Dying Denominations

I went to a funeral today for the mother of a friend of mine. I was, quite frankly, awestruck by the sermon that was preached. This wasn't the first time I've heard this particular pastor. In fact, I listened to him preach at a funeral about 6 weeks ago. In both sermons, Christ was never mentioned. I was shocked (though maybe I shouldn't be), because in my mind, there are fewer times more fitting for a presentation of the Gospel than a funeral, where death is near and you have a captive audience. This pastor apparently disagrees. He spoke in glowing terms about the love that my friend's mother had for her family and friends, and said numerous times that "she loved because she had first been loved by God." But he didn't flesh this out at all. This god he spoke of could have been any god. The question I kept asking myself was, "Okay, great, she was loved by God, but could you tell us more about that love?" Could you tell us more about Jesus? Could you tell us more about the atoning work of Christ on the cross? Could you tell us how that great exchange (whereby we receive Christ's righteousness, and He receives our sin) actually takes place?

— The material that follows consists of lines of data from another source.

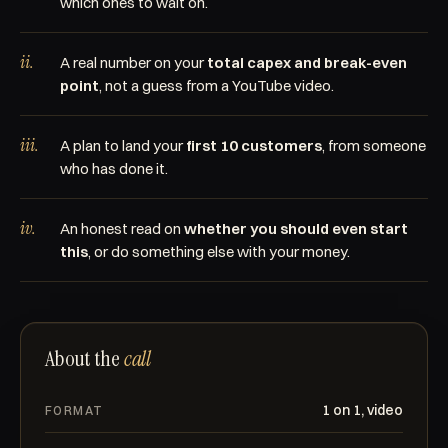
which ones to wait on.
ii.
A real number on your
total capex and break-even
point
, not a guess from a YouTube video.
iii.
A plan to land your
first 10 customers
, from someone
who has done it.
iv.
An honest read on
whether you should even start
this
, or do something else with your money.
About the
call
1 on 1, video
FORMAT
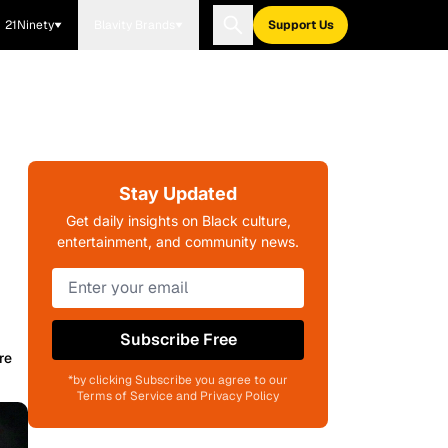
21Ninety
Blavity Brands
Support Us
Stay Updated
Get daily insights on Black culture,
entertainment, and community news.
Subscribe Free
re
*by clicking Subscribe you agree to our
Terms of Service and Privacy Policy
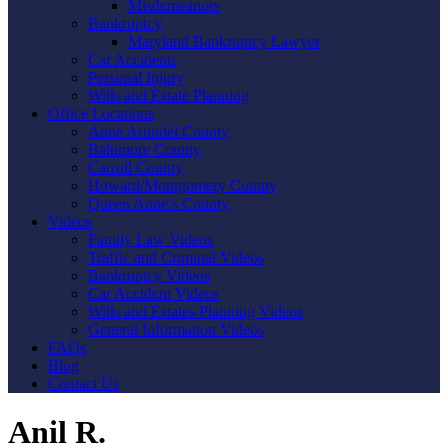
Misdemeanors
Bankruptcy
Maryland Bankruptcy Lawyer
Car Accidents
Personal Injury
Wills and Estate Planning
Office Locations
Anne Arundel County
Baltimore County
Carroll County
Howard/Montgomery County
Queen Anne’s County
Videos
Family Law Videos
Traffic and Criminal Videos
Bankruptcy Videos
Car Accident Videos
Wills and Estates Planning Videos
General Information Videos
FAQs
Blog
Contact Us
Anil R.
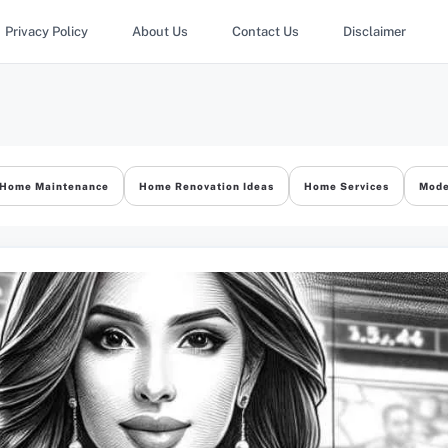
Privacy Policy
About Us
Contact Us
Disclaimer
Home Maintenance
Home Renovation Ideas
Home Services
Mode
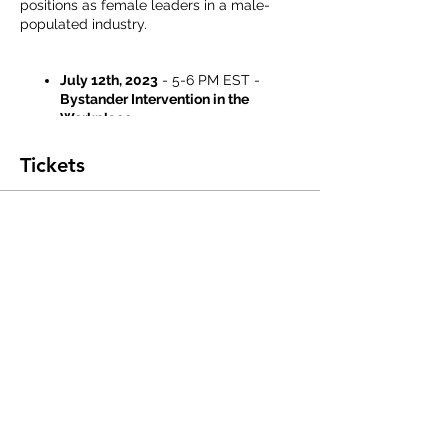
positions as female leaders in a male-
populated industry.
July 12th, 2023
- 5-6 PM EST -
Bystander Intervention in the
Workplace
July 19th, 2023
- 5-6 PM EST -
Conflict De-Escalation in the
Tickets
Workplace
July 26th, 2023
- 5-6:30 PM EST -
Resilience This Moment and Beyond
Sale ended
Ticket type
Registration
This registration fee includes all three 
dates.
Price
$20.00
+$0.50 ticket service fee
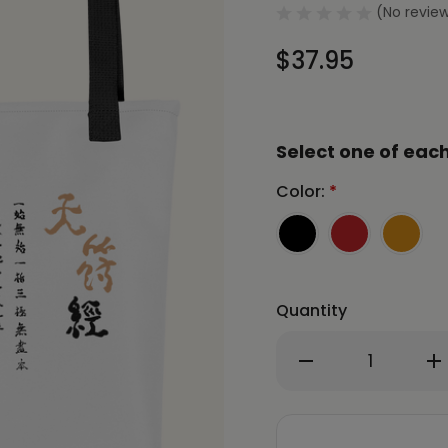
(No review
$37.95
Select one of each
Color:
*
Quantity
Decrease
In
Quantity
Qu
of
of
CHUN
C
BU
BU
KYUNG
K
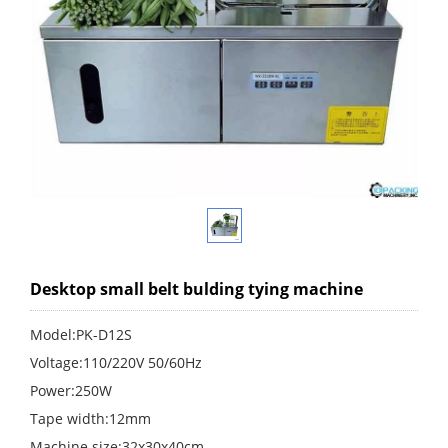
Desktop small belt bulding tying machine
Model:PK-D12S
Voltage:110/220V 50/60Hz
Power:250W
Tape width:12mm
Machine size:32x30x40cm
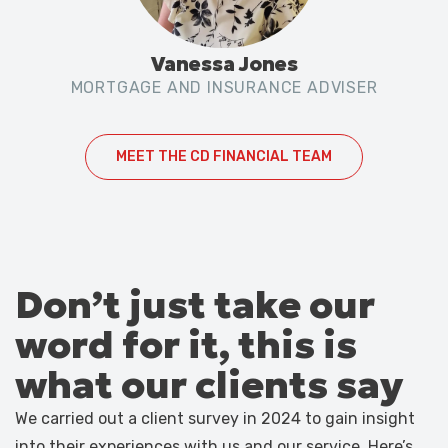
Vanessa Jones
MORTGAGE AND INSURANCE ADVISER
MEET THE CD FINANCIAL TEAM
Don’t just take our
word for it, this is
what our clients say
We carried out a client survey in 2024 to gain insight
into their experiences with us and our service. Here’s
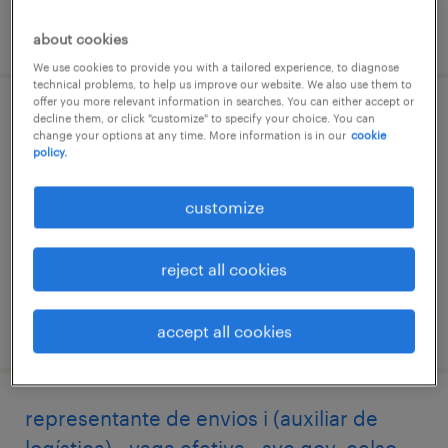
posted 25 march 2026
about cookies
We use cookies to provide you with a tailored experience, to diagnose
technical problems, to help us improve our website. We also use them to
offer you more relevant information in searches. You can either accept or
team leader (líder de operações) -
decline them, or click "customize" to specify your choice. You can
change your options at any time. More information is in our
cookie
chapecó/sc
policy.
chapecó, santa catarina
customize
permanent
reject all cookies
posted 12 may 2026
accept all cookies
representante de envios i (auxiliar de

He mentioned the fact that she was able to bear the weight of cancer towards the end of her life because of the "yoke that is easy," but never mentioned that the easy yoke is Christ's yoke (Matthew 11:25-30). A glaring omission to be sure. He never expounded upon the incredible weight that is lifted from our shoulders when we choose to follow Christ instead of the law (which, by the way, is what that section of scripture is really about).

The conclusion I came to is that this pastor was intentionally skirting around any mention of Christ or the cross. This isn't surprising, considering his denomination has, over the past half century, fully embraced theological liberalism. They've done so in an effort to become "more relevant" to the surrounding culture. But of course, embracing liberal theology does nothing to help struggling denominations. In fact, instead of helping them gain membership, this embrace actually moves them in the opposite direction. When a church refuses to take a positive stand regarding the inerrancy and authority of scripture, the slip begins. It starts there, but it doesn't end there. A refusal to adhere to the doctrine of inerrancy is, at its core, merely a different iteration of the question that the serpent asked Eve in the garden. "Did God actually say...?" (Genesis 3:1). Did Jesus actually say that life was to be found in Him and nowhere else? Did He actually rise from the dead? Did God really have a certain design in mind with regards to sex and marriage? Is Christ really returning to judge the living and the dead? It should come as no surprise to us, then, that this particular denomination now holds blatantly unbiblical positions on everything under the sun, including (but not limited to) the divinity of Jesus, the exclusivity of salvation through Him, penal substitutionary atonement, and human sexuality.

For those of you who wonder, yes, I'm fully aware of the recent discussion among academicians regarding the question of inerrancy. I'm sure its a question that will never be answered to the satisfaction of the more virulent critics out there. However, one thing has been made absolutely clear over the past century. When a church (or denomination) refuses to accept and promulgate the teachings of Jesus (in their entirety), passed down to us through the disciples, it cuts itself off from the very power of Christ (see Matthew 16:13-20). And it is at that point where the decline of a denomination truly begins. We either receive in faith what the New Testament authors transmitted to us, or we don't. There can be no compromise on this issue. When we start picking and choosing what we do or do not accept, we loose ourselves from the very foundation that Christ Himself set.

More than anything, I was deeply saddened by the refusal of this pastor to mention Christ's name. How awful it must be to have the outward appearance of a man committed to the Gospel, and yet live in fear of men who might be offended if you talk about Jesus. To feel that you have to blindly ignore sections of scripture you (or your surrounding culture, or congregation) disagree with. It's no wonder that his denomination has dwindled from over 2 million members to less than 500,000 over the past 50 years. And I have no doubt that it will continue to decline. Jesus once referred to His followers as "the salt of the earth" (Matthew 5:13). And he was clear about what happens if salt loses its taste. It is, at that point, good for nothing except to be thrown out and trampled. We're watching this very thing take place to formerly Christian denominations who have elevated other authorities (experience, science, etc) over sacred scripture. They have, quite literally, nothing to say that differentiates them from their surrounding culture. They care not for the Gospel, because the Gospel offends. They've lost their taste, and therefore their witness. And at the end of the day, no one cares to be a part of these denominations. Because people can get the same thing (a feeling of belonging, a stroked ego, feel good moments, community) from involvement in a social group, or a local theater, or a book club, or gym. May this be a warning to those of us who still hold the Bible in high regard. May we hold fast to scripture, because it is only through scripture that we know Jesus. And it is only through the Gospel of Jesus Christ that God builds His kingdom.